Let’s assume we take the maximum (using the mean, median, or other function works similarly, though each have their nuances). If a record has an unusually large distance to its 10th nearest neighbor, this means there are at most 9 records that are reasonably close to it (and possibly less), and that it is otherwise unusually far from most other points, so can be considered an outlier.

With the LOF outlier detector, we use a similar approach, though it works a bit differently. We also look at the distance of each point to its k nearest neighbors, but then compare this to the distances of these k neighbors to their k nearest neighbors. So LOF measures the outlierness of each point relative to the other points in their neighborhoods.

That is, while KNN uses a global standard to determine what are unusually large distances to their neighbors, LOF uses a local standard to determine what are unusually large distances.

The details of the LOF algorithm are actually a bit more involved, and the implications of the specific differences in these two algorithms (and the many variations of these algorithms) are covered in more detail in Outlier Detection in Python.

These are interesting considerations in themselves, but the main point for here is that KNN and LOF both evaluate records based on their distances to their closest neighbors. And that these distance metrics can work sub-optimally (or even completely breakdown) if using many features at once, which is reduced greatly by working with small numbers of features (subspaces) at a time.

The idea of using subspaces is useful even where the detector used does not use distance metrics, but where detectors based on distance calculations are used, some of the benefits of using subspaces can be a bit more clear. And, using distances in ways similar to KNN and LOF is quite common among detectors. As well as KNN and LOF, for example, Radius, ODIN, INFLO, and LoOP detectors, as well as detectors based on sampling, and detectors based on clustering, all use distances.

However, issues with the curse of dimensionality can occur with other detectors as well. For example, ABOD (Angle-based Outlier Detector) uses the angles between records to evaluate the outlierness of each record, as opposed to the distances. But, the idea is similar, and using subspaces can also be helpful when working with ABOD.

As well, other benefits of subspaces I’ll go through below apply equally to many detectors, whether using distance calculations or not. Still, the curse of dimensionality is a serious concern in outlier detection: where detectors use distance calculations (or similar measures, such as angle calculations), and there are many features, these distance calculations can break down. In the plots above, P1 and P2 may be detected well considering only six dimensions, and quite possibly if using 10 or 20 features, but if there were, say, 100 dimensions, the distances between all points would actually end up about the same, and P1 and P2 would not stand out at all as unusual.

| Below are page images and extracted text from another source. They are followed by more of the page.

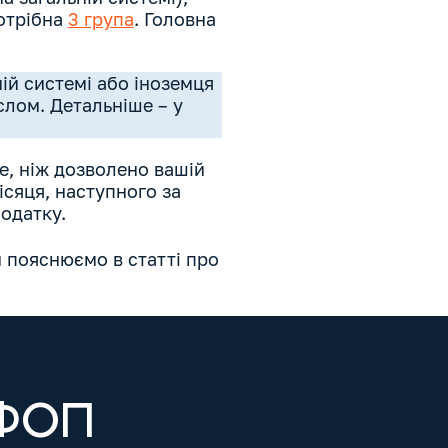
потрібна
3 група
. Головна
ній системі або іноземця
слом. Детальніше – у
е, ніж дозволено вашій
сяця, наступного за
одатку.
и пояснюємо в статті про
 ФОП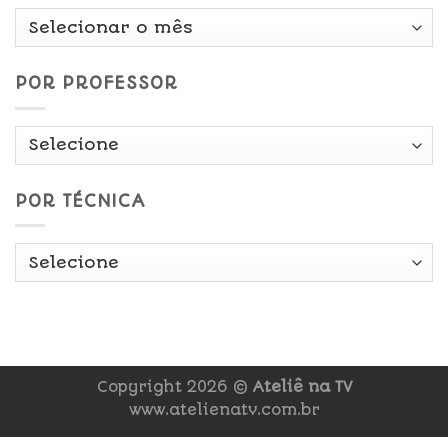
Por
Data
POR PROFESSOR
POR TÉCNICA
Copyright 2026 ©
Ateliê na TV
www.atelienatv.com.br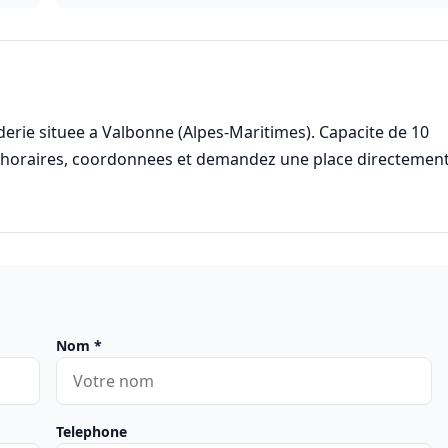
derie situee a Valbonne (Alpes-Maritimes). Capacite de 10
s horaires, coordonnees et demandez une place directemen
Nom
*
Telephone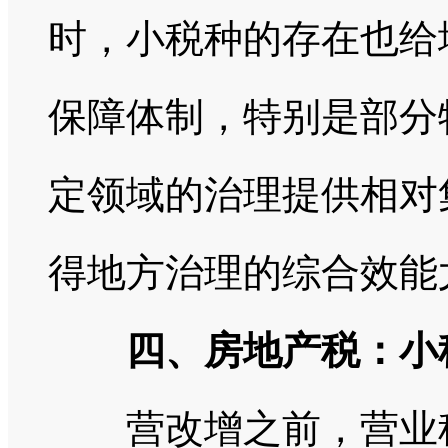
时，小税种的存在也给
保障体制，特别是部分
定领域的治理提供相对
得地方治理的综合效能
四、房地产税：小税
营改增之前，营业税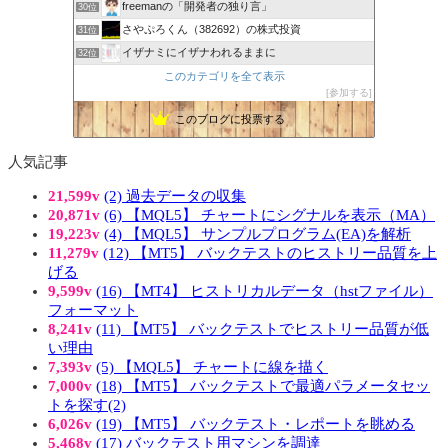
freemanの「開発者の独り言」
30位
さやぷろくん（382692）の株式投資
31位
イザナミにイザナわれるままに
32位
このカテゴリを全て表示
参加する
このブログに投票する
人気記事
21,599v
(2) 過去データの収集
20,871v
(6) 【MQL5】 チャートにシグナルを表示（MA）
19,223v
(4) 【MQL5】 サンプルプログラム(EA)を解析
11,279v
(12) 【MT5】 バックテストのヒストリー品質を上
げる
9,599v
(16) 【MT4】 ヒストリカルデータ（hstファイル）
フォーマット
8,241v
(11) 【MT5】 バックテストでヒストリー品質が低
い理由
7,393v
(5) 【MQL5】 チャートに線を描く
7,000v
(18) 【MT5】 バックテストで最適パラメータセッ
トを探す(2)
6,026v
(19) 【MT5】 バックテスト・レポートを眺める
5,468v
(17) バックテスト用マシンを調達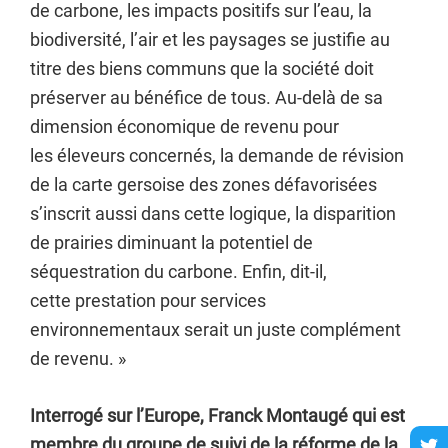
de carbone, les impacts positifs sur l’eau, la
biodiversité, l’air et les paysages se justifie au
titre des biens communs que la société doit
préserver au bénéfice de tous. Au-delà de sa
dimension économique de revenu pour
les éleveurs concernés, la demande de révision
de la carte gersoise des zones défavorisées
s’inscrit aussi dans cette logique, la disparition
de prairies diminuant la potentiel de
séquestration du carbone. Enfin, dit-il,
cette prestation pour services
environnementaux serait un juste complément
de revenu. »
Interrogé sur l’Europe, Franck Montaugé qui est
membre du groupe de suivi de la réforme de la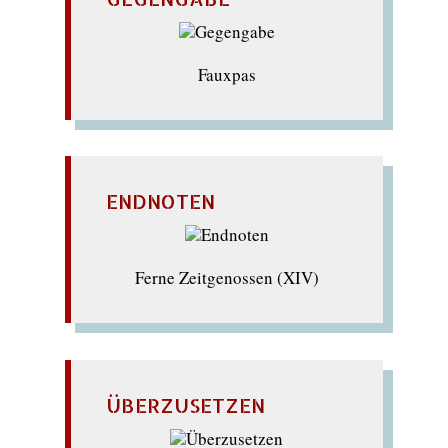
Fauxpas
ENDNOTEN
Ferne Zeitgenossen (XIV)
ÜBERZUSETZEN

Issues with moderate numbers of features

Outside of the issues related to working with very large numbers of features, our attempts to identify the most unusual records in a dataset can be undermined even when working with fairly small numbers of features.

While very large numbers of features can make the distances calculated between records meaningless, even moderate numbers of features can make records that are unusual in just one or two features more difficult to identify.

Consider again the scatter plot shown earlier, repeated here. Point P1 is an outlier in feature A (thought not in the other five features). Point P2 is unusual in features C and D, but not in the other four features). However, when considering the Euclidean distances of these points to the other points in 6-dimensional space, they may not reliably stand out as outliers. The same would be true using Manhattan, and most other distance metrics as well.

The left pane shows point P1 in a 2D dataspace. The point is unusual considering feature A, but less so if using Euclidean distances in the full 6D dataspace, or even the 2D dataspace shown in this plot. This is an example where using additional features can be counterproductive. In the middle pane, we see another point, point P2, which is an outlier in the C–D subspace but not in the A-B or E–F subspaces. We need only features C and D to identify this outlier, and again including other features will simply make P2 more difficult to identify.

P1, for example, even in the 2d space shown in the left-most plot, is not unusually far from most other points. It’s unusual that there are no other points near it (which KNN and LOF will detect), but the distance from P1 to the other points in this 2d space is not unusual: it’s similar to the distances between most other pairs of points.

Using a KNN algorithm, we would likely be able to detect this, at least if k is set fairly low, for example, to 5 or 10 — most records have their 5th (and their 10th) nearest neighbors much closer than P1 does. Though, when including all six features in the calculations, this is much less clear than when viewing just feature A, or just the left-most plot, with just features A and B.

Point P2 stands out well as an outlier when considering just features C and D. Using a KNN detector with a k value of, say, 5, we can identify its 5 nearest neighbors, and the distances to these would be larger than is typical for points in this dataset.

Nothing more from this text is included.